Девушка внимательно слушала своего давнишнего наставника и периодически кивала, отмечая, однако, что его вырванные из контекста слова, справедливо бьющие по очевидным недостаткам госаппарата, и аргументы, способные убедить разве что ребёнка, коим и запомнилась Кобе эта хрупкая полячка, её не проняли.
— А ч-чем могу быть полезна я? — голос предательски дрогнул, но врач, прочистив горло, далее говорила спокойно.
— На Кремль работают сотни лучших специалистов со всего Союза. Но только тебе я могу доверить это дело, — он повторился, будто бы полагая, что особые почести придадут его подопечной охоты ввязаться в эту интригу. — Ты оборвёшь тот ложный путь, на который вступил товарищ Дзержинский.

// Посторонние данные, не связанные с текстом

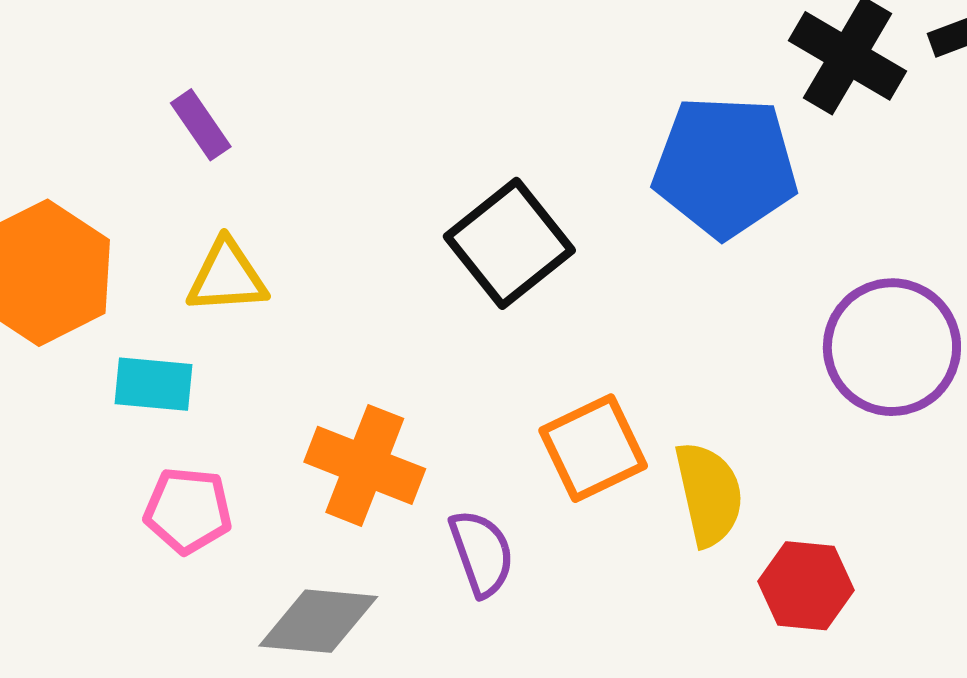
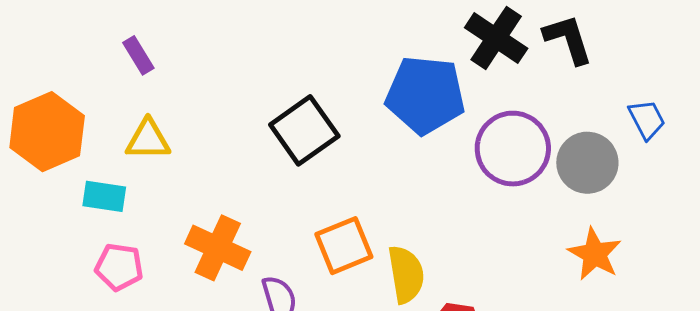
purple circle: (892, 347) -> (513, 149), moved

— Но как? — этим вопросом доктор Эвентова то ли хотела вынудить Сталина прямым текстом озвучить свой замысел, то ли выразила надежду, что она неправильно поняла его.
— Феликс Эдмундович многое сделал для страны, и теперь он может в последний раз послужить на её благо — перестать совершать губительные ошибки, имея в руках столько власти, и сбивать с толку других коммунистов.
— Перестать? И для этого вам нужен преданный врач… Чтобы убить его?
— Да что ты такое говоришь?! — Иосиф Виссарионович разразился гневом, но быстро совладал с собой. — Ты знаешь, как много он работал, не щадя себя, истерзанный болезнями и ранами, внешними и внутренними, разрываясь и сгорая на разных поприщах. За такие заслуги перед Великим Октябрём и Партией я просто не могу так отплатить. Твоя задача — лишь позволить свершиться природной закономерности, остановить игру со смертью, — мужчина сделал паузу, ожидая услышать ответ, но его не последовало, и тогда он продолжил. — Его кардиолог умерла, и ты заменишь её. Далее ты просто перестанешь давать ему лекарства, заменишь их плацебо. А затем, когда придёт время, ты поставишь точку.